Linen Design Principles

Flax is a neural network library built on JAX that has been adopted by a growing set of users, most notably in the JAX submissions for the MLPerf 0.7 benchmark. Our experience over the last year (and many conversations with users and JAX core devs) has guided a redesign of the API called Linen in response to the following basic design questions.

How does a neural network library benefit from being built on JAX and leverage JAX’s unique strengths?

The world already has TensorFlow and PyTorch, and there’s little need to build a clone of either. We believe that the composable function-transformation approach that JAX takes opens up new frontiers for making neural net code more maintainable, more scalable and more performant than existing libraries. While we strive to offer an API familiar to those experienced with Keras/Sonnet/PyTorch, Linen is fundamentally a functional system for defining neural nets in JAX. Just a few examples of what we believe a JAX-targeted library can enable:

  • write models as “single-example” code and introduce batching automatically with vmap

  • automatically handle ragged batches in NLP and other masking issues

  • create efficient compile-time and runtime models by utilizing rematerialized scan for massive conv-nets.

  • remove memory headaches by enabling easy rematerialization, reversibility, and model-parallel data sharding.

How does one interoperate with JAX transformations?

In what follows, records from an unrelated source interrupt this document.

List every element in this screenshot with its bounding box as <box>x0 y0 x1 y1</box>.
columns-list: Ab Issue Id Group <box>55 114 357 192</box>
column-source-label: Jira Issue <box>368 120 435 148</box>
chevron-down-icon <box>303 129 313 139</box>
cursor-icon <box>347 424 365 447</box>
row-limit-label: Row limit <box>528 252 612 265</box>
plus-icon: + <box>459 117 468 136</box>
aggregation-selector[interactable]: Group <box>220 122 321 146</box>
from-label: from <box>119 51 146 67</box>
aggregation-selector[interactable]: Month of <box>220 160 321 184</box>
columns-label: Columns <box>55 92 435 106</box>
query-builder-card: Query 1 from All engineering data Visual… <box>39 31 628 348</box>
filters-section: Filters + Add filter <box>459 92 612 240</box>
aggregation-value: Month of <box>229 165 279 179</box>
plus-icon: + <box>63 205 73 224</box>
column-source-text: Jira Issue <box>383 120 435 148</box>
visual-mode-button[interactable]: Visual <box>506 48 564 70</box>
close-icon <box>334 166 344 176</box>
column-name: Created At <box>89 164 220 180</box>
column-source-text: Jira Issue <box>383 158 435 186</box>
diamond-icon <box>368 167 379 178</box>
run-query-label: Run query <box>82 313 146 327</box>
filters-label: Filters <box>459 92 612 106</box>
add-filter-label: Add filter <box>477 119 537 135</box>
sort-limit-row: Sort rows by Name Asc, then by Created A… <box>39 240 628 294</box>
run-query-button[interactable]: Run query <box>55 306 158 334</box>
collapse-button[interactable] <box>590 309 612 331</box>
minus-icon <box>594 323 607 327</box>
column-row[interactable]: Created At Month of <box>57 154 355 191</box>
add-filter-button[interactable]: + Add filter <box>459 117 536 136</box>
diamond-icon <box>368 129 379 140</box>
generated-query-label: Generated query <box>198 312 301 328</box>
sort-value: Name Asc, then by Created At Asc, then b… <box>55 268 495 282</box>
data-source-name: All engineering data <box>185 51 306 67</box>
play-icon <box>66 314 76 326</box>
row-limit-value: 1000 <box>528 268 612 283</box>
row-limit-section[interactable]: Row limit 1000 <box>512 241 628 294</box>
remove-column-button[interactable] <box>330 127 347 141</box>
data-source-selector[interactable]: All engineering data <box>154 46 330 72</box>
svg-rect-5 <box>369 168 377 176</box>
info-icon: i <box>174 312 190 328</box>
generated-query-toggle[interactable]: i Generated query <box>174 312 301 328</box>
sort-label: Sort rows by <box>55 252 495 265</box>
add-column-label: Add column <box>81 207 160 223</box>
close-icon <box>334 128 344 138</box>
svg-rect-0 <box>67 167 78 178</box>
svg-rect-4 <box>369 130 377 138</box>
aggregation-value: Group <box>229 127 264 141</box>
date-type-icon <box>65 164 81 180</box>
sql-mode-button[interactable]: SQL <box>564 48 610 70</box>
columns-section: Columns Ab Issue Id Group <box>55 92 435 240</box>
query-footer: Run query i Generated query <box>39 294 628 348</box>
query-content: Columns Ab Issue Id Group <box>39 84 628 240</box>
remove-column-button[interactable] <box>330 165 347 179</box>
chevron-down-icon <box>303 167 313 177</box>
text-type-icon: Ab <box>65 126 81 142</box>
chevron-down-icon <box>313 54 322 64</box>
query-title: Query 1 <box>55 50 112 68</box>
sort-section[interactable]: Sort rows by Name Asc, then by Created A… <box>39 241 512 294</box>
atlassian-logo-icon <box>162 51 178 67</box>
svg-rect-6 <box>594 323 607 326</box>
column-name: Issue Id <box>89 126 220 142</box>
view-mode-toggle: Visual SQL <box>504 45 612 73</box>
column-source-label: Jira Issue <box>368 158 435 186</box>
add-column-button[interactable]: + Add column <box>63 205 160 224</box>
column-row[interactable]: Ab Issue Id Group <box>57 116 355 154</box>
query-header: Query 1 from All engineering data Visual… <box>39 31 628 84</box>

Arguably the entire point of a neural net library is to offer an implicit variable management API to save the user from having to manually thread thousands of variables through a complex tree of functions. However, JAX operates on pure functions. To handle both current and future JAX transforms (configured and composed in any way), Linen Modules are directly “functionalized”, that is, automatically cast in-place as explicit functions of the form:

\[f(v_{in}, x) \rightarrow v_{out}, y\]

Where \(v_{in}\) is the variable collections and PRNG state used by the model, \(v_{out}\) the mutated output variable collections, \(x\) the input data and \(y\) the output data. Applying JAX transformations then simply reduces to specifying any argument-specific transform options to the various variable collections and PRNG state. This unleashes the flexibility and strength of JAX transformations – for example, one can achieve either device-parallel training or per-device ensembling by using pmap in different ways, without any explicit library support. Moreover, within Modules, we expose lightweight wrappers around the complex JAX transforms such as vmap and scan that annotate how each variable collection is to be transformed by JAX. Importantly, we handle the nontrivial cases of creating new variables and transformed variables under mapping and loop transforms correctly for initialization and application.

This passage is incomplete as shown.